▶ [YOUR GOAL] Where the word "name" occurs in a line of the listing, please copy the line.

- - - - - - -

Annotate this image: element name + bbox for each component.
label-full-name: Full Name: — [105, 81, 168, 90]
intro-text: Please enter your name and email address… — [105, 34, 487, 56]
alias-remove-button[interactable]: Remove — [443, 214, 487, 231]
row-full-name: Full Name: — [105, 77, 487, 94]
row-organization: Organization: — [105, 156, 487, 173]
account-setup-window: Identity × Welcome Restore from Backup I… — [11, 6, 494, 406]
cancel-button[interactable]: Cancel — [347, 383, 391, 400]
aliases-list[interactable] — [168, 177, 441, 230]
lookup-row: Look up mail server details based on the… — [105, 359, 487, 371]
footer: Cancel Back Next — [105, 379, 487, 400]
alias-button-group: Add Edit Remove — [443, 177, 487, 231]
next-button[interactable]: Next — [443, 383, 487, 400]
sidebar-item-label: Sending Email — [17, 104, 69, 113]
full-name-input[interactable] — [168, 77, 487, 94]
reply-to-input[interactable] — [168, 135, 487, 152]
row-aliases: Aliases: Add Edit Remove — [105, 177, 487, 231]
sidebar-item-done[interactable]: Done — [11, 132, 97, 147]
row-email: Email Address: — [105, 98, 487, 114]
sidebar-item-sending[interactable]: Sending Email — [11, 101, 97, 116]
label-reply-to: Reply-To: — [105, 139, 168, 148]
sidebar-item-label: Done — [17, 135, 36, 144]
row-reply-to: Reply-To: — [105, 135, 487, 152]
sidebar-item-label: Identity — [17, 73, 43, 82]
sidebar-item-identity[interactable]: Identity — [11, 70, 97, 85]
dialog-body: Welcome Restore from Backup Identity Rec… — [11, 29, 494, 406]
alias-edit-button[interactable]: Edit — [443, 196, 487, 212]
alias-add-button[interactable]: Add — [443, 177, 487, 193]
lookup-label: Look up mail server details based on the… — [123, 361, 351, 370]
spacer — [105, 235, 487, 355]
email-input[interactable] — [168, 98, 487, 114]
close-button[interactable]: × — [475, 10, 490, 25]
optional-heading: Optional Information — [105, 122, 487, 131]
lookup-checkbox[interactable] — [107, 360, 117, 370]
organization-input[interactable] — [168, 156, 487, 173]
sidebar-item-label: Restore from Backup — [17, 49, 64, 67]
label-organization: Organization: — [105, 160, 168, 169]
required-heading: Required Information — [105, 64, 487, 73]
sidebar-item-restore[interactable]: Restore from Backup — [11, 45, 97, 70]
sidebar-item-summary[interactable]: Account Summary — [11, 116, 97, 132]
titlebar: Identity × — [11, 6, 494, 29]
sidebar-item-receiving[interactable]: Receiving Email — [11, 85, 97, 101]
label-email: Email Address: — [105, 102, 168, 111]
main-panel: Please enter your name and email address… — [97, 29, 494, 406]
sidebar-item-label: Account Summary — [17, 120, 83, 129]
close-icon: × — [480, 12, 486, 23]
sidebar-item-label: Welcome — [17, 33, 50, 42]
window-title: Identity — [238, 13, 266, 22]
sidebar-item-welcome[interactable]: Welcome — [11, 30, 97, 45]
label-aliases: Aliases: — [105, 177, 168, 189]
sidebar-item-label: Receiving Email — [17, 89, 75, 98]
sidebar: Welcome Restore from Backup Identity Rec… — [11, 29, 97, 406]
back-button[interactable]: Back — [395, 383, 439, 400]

- - - - - - -

▶ [EXPECTED ANSWER]
Annotate this image: element name + bbox for each component.
label-full-name: Full Name: — [105, 81, 168, 90]
intro-text: Please enter your name and email address… — [105, 34, 487, 56]
row-full-name: Full Name: — [105, 77, 487, 94]
full-name-input[interactable] — [168, 77, 487, 94]
main-panel: Please enter your name and email address… — [97, 29, 494, 406]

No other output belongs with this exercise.